__Assignment__
Report how many lines in the records that follow have the word "what" in them, giving the number and nothing more.

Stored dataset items
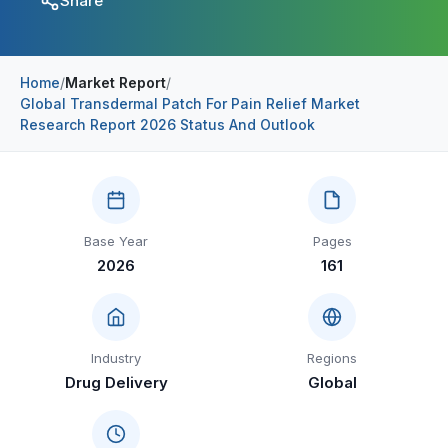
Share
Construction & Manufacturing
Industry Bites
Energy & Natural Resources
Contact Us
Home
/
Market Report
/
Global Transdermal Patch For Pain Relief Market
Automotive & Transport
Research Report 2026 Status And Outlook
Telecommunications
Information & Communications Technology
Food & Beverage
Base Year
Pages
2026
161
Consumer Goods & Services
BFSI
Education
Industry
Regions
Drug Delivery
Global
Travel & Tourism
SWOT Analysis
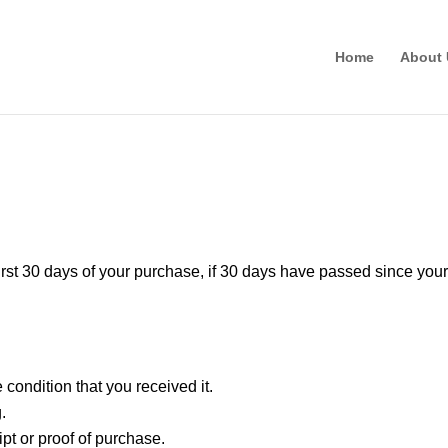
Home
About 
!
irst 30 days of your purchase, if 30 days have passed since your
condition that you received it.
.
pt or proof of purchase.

==

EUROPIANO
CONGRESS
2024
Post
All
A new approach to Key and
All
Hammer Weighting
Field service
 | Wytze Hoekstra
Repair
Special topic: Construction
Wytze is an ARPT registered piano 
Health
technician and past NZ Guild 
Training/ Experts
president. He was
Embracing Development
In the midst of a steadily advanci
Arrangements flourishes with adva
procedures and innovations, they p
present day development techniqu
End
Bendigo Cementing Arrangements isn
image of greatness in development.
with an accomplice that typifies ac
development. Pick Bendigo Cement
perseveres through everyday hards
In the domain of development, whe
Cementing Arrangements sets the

---

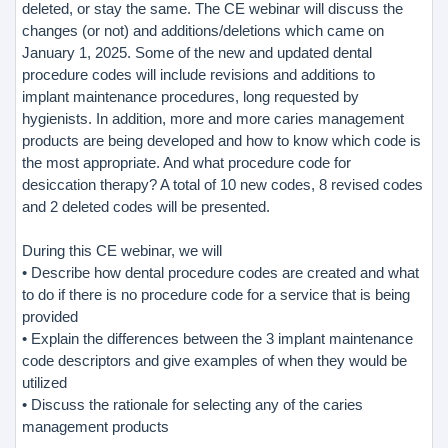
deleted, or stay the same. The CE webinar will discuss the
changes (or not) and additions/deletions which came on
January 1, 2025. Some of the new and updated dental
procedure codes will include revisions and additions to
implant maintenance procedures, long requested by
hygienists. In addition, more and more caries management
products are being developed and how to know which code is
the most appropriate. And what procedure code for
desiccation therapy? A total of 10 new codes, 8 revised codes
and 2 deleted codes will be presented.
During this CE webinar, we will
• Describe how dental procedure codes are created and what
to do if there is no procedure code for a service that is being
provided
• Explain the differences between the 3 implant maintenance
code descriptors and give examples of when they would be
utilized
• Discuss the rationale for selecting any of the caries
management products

__Your solution__
2